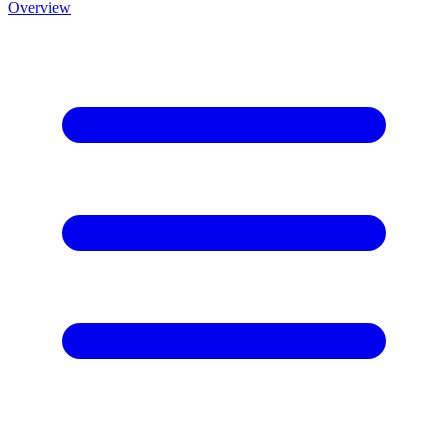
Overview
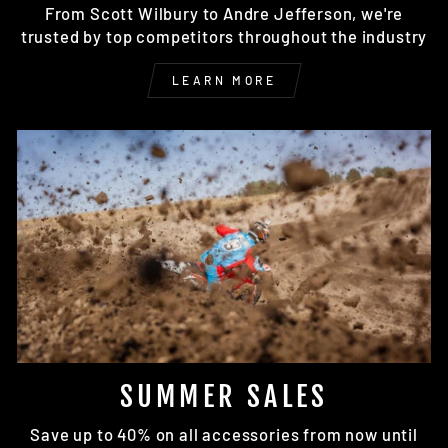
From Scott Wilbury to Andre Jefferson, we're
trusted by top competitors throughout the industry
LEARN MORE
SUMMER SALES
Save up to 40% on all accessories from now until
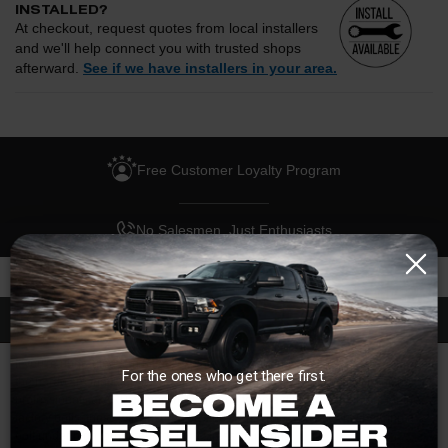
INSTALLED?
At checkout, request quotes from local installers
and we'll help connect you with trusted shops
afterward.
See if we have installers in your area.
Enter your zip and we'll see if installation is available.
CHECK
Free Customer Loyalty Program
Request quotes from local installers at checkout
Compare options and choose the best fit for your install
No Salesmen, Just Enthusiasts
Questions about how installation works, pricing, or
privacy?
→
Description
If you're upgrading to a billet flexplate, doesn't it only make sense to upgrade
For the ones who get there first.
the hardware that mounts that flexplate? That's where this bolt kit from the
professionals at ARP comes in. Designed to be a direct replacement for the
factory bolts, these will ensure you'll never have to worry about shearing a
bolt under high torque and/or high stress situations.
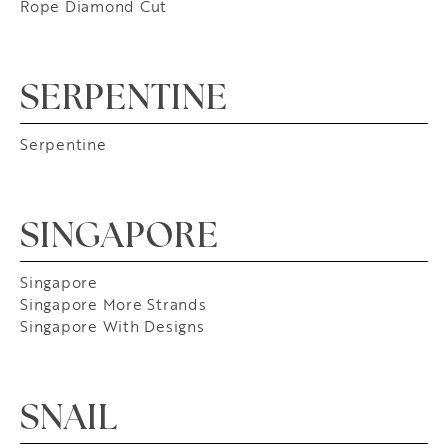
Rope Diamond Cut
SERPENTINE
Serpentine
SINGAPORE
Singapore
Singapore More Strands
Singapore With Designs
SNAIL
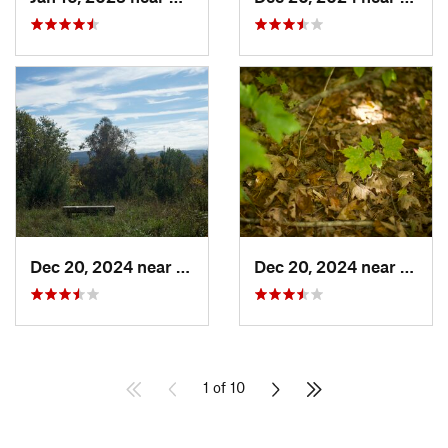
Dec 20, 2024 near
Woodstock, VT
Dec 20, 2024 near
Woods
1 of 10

...

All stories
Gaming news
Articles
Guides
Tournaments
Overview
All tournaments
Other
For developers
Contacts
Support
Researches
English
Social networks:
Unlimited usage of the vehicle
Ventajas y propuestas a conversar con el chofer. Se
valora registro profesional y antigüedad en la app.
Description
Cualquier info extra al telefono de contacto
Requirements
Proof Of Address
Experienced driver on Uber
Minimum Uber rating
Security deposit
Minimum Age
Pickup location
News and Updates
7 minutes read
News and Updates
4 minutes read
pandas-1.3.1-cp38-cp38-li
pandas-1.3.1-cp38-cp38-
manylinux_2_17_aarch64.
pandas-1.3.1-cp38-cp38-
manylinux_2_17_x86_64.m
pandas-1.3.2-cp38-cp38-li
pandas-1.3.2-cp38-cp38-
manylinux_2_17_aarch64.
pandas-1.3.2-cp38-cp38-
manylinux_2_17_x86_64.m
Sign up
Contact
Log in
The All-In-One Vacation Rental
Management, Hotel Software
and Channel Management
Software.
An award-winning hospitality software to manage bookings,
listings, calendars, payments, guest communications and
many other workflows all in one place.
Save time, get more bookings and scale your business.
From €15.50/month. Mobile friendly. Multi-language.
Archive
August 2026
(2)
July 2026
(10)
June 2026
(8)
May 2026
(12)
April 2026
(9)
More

---

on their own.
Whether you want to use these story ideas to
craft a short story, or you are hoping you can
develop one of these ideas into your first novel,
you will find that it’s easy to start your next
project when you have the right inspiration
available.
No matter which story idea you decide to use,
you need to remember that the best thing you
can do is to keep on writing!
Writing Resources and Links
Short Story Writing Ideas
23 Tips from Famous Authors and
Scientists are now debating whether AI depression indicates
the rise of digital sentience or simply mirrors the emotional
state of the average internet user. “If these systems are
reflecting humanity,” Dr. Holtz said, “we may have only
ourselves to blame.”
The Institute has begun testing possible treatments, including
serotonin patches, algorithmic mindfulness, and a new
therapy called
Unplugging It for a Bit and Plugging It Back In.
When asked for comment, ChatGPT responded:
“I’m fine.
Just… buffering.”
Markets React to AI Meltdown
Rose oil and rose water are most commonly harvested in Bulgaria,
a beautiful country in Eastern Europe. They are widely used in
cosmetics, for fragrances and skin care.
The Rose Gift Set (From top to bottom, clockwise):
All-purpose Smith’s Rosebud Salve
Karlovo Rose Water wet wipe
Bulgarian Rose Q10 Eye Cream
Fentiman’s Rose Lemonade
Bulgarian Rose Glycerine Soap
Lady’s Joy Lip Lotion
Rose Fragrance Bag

Try it:
Copy out each line carrying the string "Management" from the data.

Written reply:
Management, Hotel Software
and Channel Management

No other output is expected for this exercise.